Virtual reality alteration of visual feedback in cerebellar patients can improve reaching

Amanda Edwards’s presentation at the OSU MBI Workshop: CONTROL AND MODULATION OF NEURONAL AND MOTOR SYSTEMS, September 12, 2017:

Abstract: People with damage to their cerebellum often exhibit “reaching ataxia”, or misdirected, poorly scaled movement patterns which are reminiscent of a poorly tuned control system. Ataxia affects most all activities of daily living (e.g. eating, cooking, bathing, dressing, working). It is believed that these patients have a static, miscalibrated internal model of their body dynamics; however, it is unknown whether their feedback control is intact. We challenged these participants with visuomotor system identification tasks in order to model their feedback control architecture. Our results suggest that cerebellar patients have intact feedback control, but are forced to rely on time-delayed visual feedback.
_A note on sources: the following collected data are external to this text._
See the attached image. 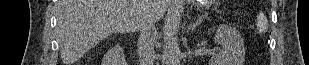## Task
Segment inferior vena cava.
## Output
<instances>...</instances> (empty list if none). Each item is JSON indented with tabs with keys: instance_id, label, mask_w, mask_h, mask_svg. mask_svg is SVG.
Returning a JSON list of instances; mask_svg holds the SVG:
<instances>
[{
	"instance_id": "inferior-vena-cava-1",
	"label": "inferior vena cava",
	"mask_w": 309,
	"mask_h": 65,
	"mask_svg": "<svg viewBox=\"0 0 309 65\" xmlns=\"http://www.w3.org/2000/svg\"><path fill=\"white\" fill-rule=\"evenodd\" d=\"M139 31L138 55L140 65H154L155 21L152 18L145 20Z\"/></svg>"
}]
</instances>
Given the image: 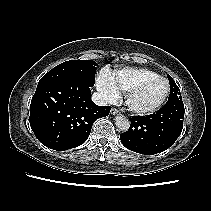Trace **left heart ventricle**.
Returning <instances> with one entry per match:
<instances>
[{"instance_id": "left-heart-ventricle-1", "label": "left heart ventricle", "mask_w": 211, "mask_h": 211, "mask_svg": "<svg viewBox=\"0 0 211 211\" xmlns=\"http://www.w3.org/2000/svg\"><path fill=\"white\" fill-rule=\"evenodd\" d=\"M165 89L166 84L164 80L156 79L134 96L133 103L139 107H148L163 96Z\"/></svg>"}]
</instances>
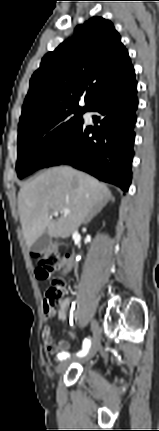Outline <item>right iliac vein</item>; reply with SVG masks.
Here are the masks:
<instances>
[{
  "instance_id": "obj_1",
  "label": "right iliac vein",
  "mask_w": 159,
  "mask_h": 431,
  "mask_svg": "<svg viewBox=\"0 0 159 431\" xmlns=\"http://www.w3.org/2000/svg\"><path fill=\"white\" fill-rule=\"evenodd\" d=\"M92 332H93L92 346L83 361H87L90 358H92L96 354V352L98 351L101 345V331L97 322L94 320L92 321ZM69 363L70 362L68 360L61 361L56 367V373L57 374L63 373L68 367Z\"/></svg>"
}]
</instances>
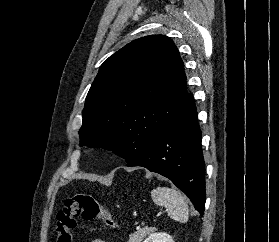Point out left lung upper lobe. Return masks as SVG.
Listing matches in <instances>:
<instances>
[{"label":"left lung upper lobe","mask_w":279,"mask_h":242,"mask_svg":"<svg viewBox=\"0 0 279 242\" xmlns=\"http://www.w3.org/2000/svg\"><path fill=\"white\" fill-rule=\"evenodd\" d=\"M189 95L173 41L136 39L101 65L82 112L80 145L112 150L128 163L174 120Z\"/></svg>","instance_id":"5c2ea615"}]
</instances>
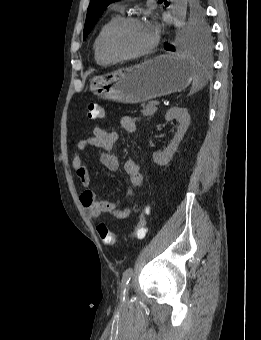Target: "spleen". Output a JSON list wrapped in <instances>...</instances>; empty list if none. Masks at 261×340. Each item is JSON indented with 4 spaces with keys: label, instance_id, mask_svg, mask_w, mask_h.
Here are the masks:
<instances>
[{
    "label": "spleen",
    "instance_id": "3e777b00",
    "mask_svg": "<svg viewBox=\"0 0 261 340\" xmlns=\"http://www.w3.org/2000/svg\"><path fill=\"white\" fill-rule=\"evenodd\" d=\"M195 73L193 76L192 92L200 90L206 84L205 72L200 65L194 63Z\"/></svg>",
    "mask_w": 261,
    "mask_h": 340
}]
</instances>
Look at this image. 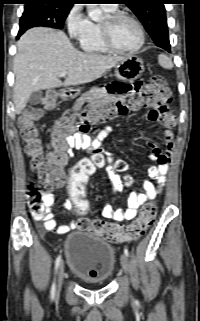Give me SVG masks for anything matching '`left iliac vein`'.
Instances as JSON below:
<instances>
[{
    "label": "left iliac vein",
    "instance_id": "left-iliac-vein-1",
    "mask_svg": "<svg viewBox=\"0 0 200 321\" xmlns=\"http://www.w3.org/2000/svg\"><path fill=\"white\" fill-rule=\"evenodd\" d=\"M121 266L125 273L129 272V260L125 254L121 255Z\"/></svg>",
    "mask_w": 200,
    "mask_h": 321
}]
</instances>
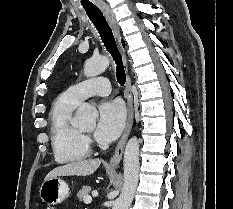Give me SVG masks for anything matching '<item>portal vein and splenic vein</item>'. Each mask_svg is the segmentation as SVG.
I'll list each match as a JSON object with an SVG mask.
<instances>
[{"label":"portal vein and splenic vein","mask_w":233,"mask_h":209,"mask_svg":"<svg viewBox=\"0 0 233 209\" xmlns=\"http://www.w3.org/2000/svg\"><path fill=\"white\" fill-rule=\"evenodd\" d=\"M92 202V198L90 196H87L84 198V203L85 204H90Z\"/></svg>","instance_id":"portal-vein-and-splenic-vein-1"}]
</instances>
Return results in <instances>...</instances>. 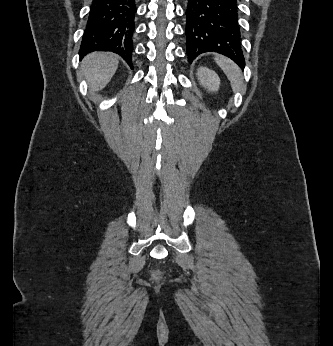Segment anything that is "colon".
Returning <instances> with one entry per match:
<instances>
[{"mask_svg":"<svg viewBox=\"0 0 333 346\" xmlns=\"http://www.w3.org/2000/svg\"><path fill=\"white\" fill-rule=\"evenodd\" d=\"M154 274H155V275H158V278H159V279H162V278H163V275L160 274V271H159V270H155V271H154Z\"/></svg>","mask_w":333,"mask_h":346,"instance_id":"obj_1","label":"colon"}]
</instances>
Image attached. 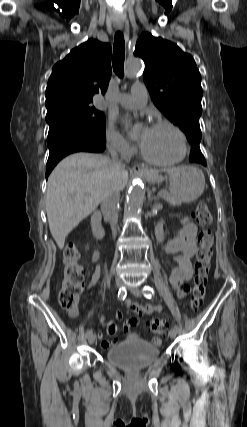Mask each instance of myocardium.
Returning <instances> with one entry per match:
<instances>
[{"instance_id":"f54148a6","label":"myocardium","mask_w":247,"mask_h":427,"mask_svg":"<svg viewBox=\"0 0 247 427\" xmlns=\"http://www.w3.org/2000/svg\"><path fill=\"white\" fill-rule=\"evenodd\" d=\"M156 127H167L170 128L179 138V142H180V152L178 154V156L174 159L171 160H157L154 158H151L150 156H148L145 151L142 149V147H139V151H140V155L141 157L148 163L152 164V165H156V166H173L176 165L178 163H180L186 156L187 153V139L186 136L184 134V132L174 123L168 121V120H160L157 121L156 123H154L152 125L151 128H156Z\"/></svg>"}]
</instances>
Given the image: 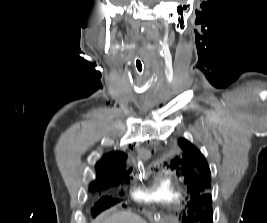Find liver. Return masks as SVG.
<instances>
[{"mask_svg":"<svg viewBox=\"0 0 267 223\" xmlns=\"http://www.w3.org/2000/svg\"><path fill=\"white\" fill-rule=\"evenodd\" d=\"M95 223H146V221L130 211H122L109 217H102Z\"/></svg>","mask_w":267,"mask_h":223,"instance_id":"obj_1","label":"liver"}]
</instances>
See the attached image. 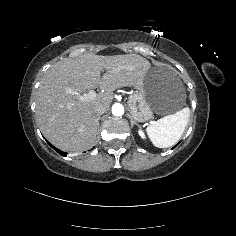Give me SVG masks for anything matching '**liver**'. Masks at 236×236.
I'll list each match as a JSON object with an SVG mask.
<instances>
[{
  "mask_svg": "<svg viewBox=\"0 0 236 236\" xmlns=\"http://www.w3.org/2000/svg\"><path fill=\"white\" fill-rule=\"evenodd\" d=\"M105 71L101 74V71ZM151 63L137 54L100 56L84 53L51 66L41 79L36 99V122L44 137L62 151H85L94 145L97 119L94 108L109 110L112 91L142 83ZM99 88V94L84 102L66 92L82 93Z\"/></svg>",
  "mask_w": 236,
  "mask_h": 236,
  "instance_id": "obj_1",
  "label": "liver"
}]
</instances>
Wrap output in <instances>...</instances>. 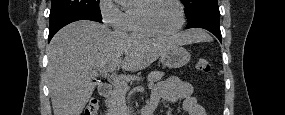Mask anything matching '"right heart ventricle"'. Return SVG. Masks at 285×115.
<instances>
[{"label":"right heart ventricle","instance_id":"e07e8e85","mask_svg":"<svg viewBox=\"0 0 285 115\" xmlns=\"http://www.w3.org/2000/svg\"><path fill=\"white\" fill-rule=\"evenodd\" d=\"M124 30L129 33L139 36H150L143 28L139 17V6H131L125 11Z\"/></svg>","mask_w":285,"mask_h":115}]
</instances>
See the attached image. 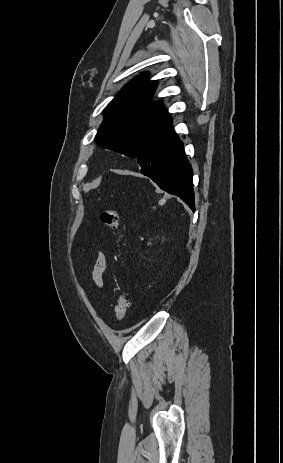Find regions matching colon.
I'll list each match as a JSON object with an SVG mask.
<instances>
[{
    "label": "colon",
    "mask_w": 283,
    "mask_h": 463,
    "mask_svg": "<svg viewBox=\"0 0 283 463\" xmlns=\"http://www.w3.org/2000/svg\"><path fill=\"white\" fill-rule=\"evenodd\" d=\"M100 221L107 227L118 230L121 222L118 213L112 209H105L100 213ZM128 300L124 293H120L118 296L117 304L115 307V315L117 321H122L127 313Z\"/></svg>",
    "instance_id": "colon-1"
}]
</instances>
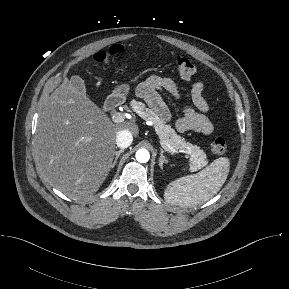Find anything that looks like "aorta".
<instances>
[{
    "mask_svg": "<svg viewBox=\"0 0 289 289\" xmlns=\"http://www.w3.org/2000/svg\"><path fill=\"white\" fill-rule=\"evenodd\" d=\"M150 159V153L147 149H139L136 152V160L140 163H146Z\"/></svg>",
    "mask_w": 289,
    "mask_h": 289,
    "instance_id": "obj_1",
    "label": "aorta"
}]
</instances>
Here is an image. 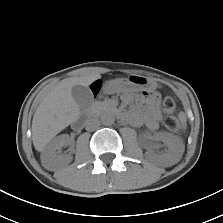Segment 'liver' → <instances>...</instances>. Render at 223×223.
<instances>
[{"label":"liver","mask_w":223,"mask_h":223,"mask_svg":"<svg viewBox=\"0 0 223 223\" xmlns=\"http://www.w3.org/2000/svg\"><path fill=\"white\" fill-rule=\"evenodd\" d=\"M100 78V74L66 78L46 95L37 107L32 120V139L37 151H44L58 133L77 120L80 108L72 97V87L75 85L87 87Z\"/></svg>","instance_id":"obj_1"}]
</instances>
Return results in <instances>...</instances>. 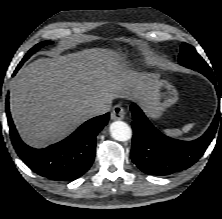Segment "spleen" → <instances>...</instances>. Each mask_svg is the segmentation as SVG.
<instances>
[{"mask_svg":"<svg viewBox=\"0 0 222 219\" xmlns=\"http://www.w3.org/2000/svg\"><path fill=\"white\" fill-rule=\"evenodd\" d=\"M193 123L191 124H187L185 125L182 130H179V129H166L164 130V132L169 135V136H172V137H178L180 136L183 132H188L192 127H193Z\"/></svg>","mask_w":222,"mask_h":219,"instance_id":"3e777b00","label":"spleen"}]
</instances>
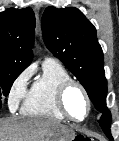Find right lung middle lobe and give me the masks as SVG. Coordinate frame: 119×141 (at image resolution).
<instances>
[{"label": "right lung middle lobe", "instance_id": "obj_1", "mask_svg": "<svg viewBox=\"0 0 119 141\" xmlns=\"http://www.w3.org/2000/svg\"><path fill=\"white\" fill-rule=\"evenodd\" d=\"M21 71L7 70L0 71V108L2 96H7L15 79L20 75Z\"/></svg>", "mask_w": 119, "mask_h": 141}]
</instances>
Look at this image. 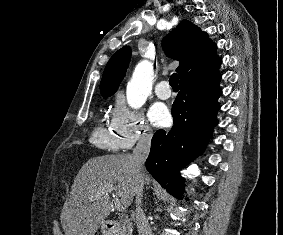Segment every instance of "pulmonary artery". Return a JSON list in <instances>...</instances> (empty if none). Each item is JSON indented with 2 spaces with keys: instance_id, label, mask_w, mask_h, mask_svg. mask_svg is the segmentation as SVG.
<instances>
[{
  "instance_id": "e3ab8cb5",
  "label": "pulmonary artery",
  "mask_w": 283,
  "mask_h": 235,
  "mask_svg": "<svg viewBox=\"0 0 283 235\" xmlns=\"http://www.w3.org/2000/svg\"><path fill=\"white\" fill-rule=\"evenodd\" d=\"M155 94L159 99L166 100L172 95L169 83L165 80L160 81L155 87Z\"/></svg>"
}]
</instances>
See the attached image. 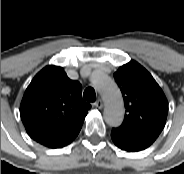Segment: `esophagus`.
<instances>
[{"label": "esophagus", "mask_w": 184, "mask_h": 174, "mask_svg": "<svg viewBox=\"0 0 184 174\" xmlns=\"http://www.w3.org/2000/svg\"><path fill=\"white\" fill-rule=\"evenodd\" d=\"M94 106H95L96 108L101 109V108L104 106V103H103L102 99H98V100L94 103Z\"/></svg>", "instance_id": "1"}]
</instances>
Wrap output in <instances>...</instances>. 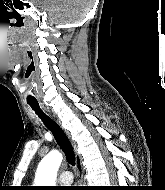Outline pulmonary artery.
Masks as SVG:
<instances>
[{
  "label": "pulmonary artery",
  "instance_id": "1",
  "mask_svg": "<svg viewBox=\"0 0 165 190\" xmlns=\"http://www.w3.org/2000/svg\"><path fill=\"white\" fill-rule=\"evenodd\" d=\"M73 181V175L70 171H62L59 175V182L64 185H69Z\"/></svg>",
  "mask_w": 165,
  "mask_h": 190
}]
</instances>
The key difference is that healthy subjects seem to be able to compensate for their visuomotor delay suggesting that the cerebellum may be serving the role of a Smith predictor for this task. Finally, we were able to leverage the cerebellar patients intact visuomotor feedback control system to improve the scaling of these movements by altering their visual feedback based on their real-time movement in a virtual reality environment.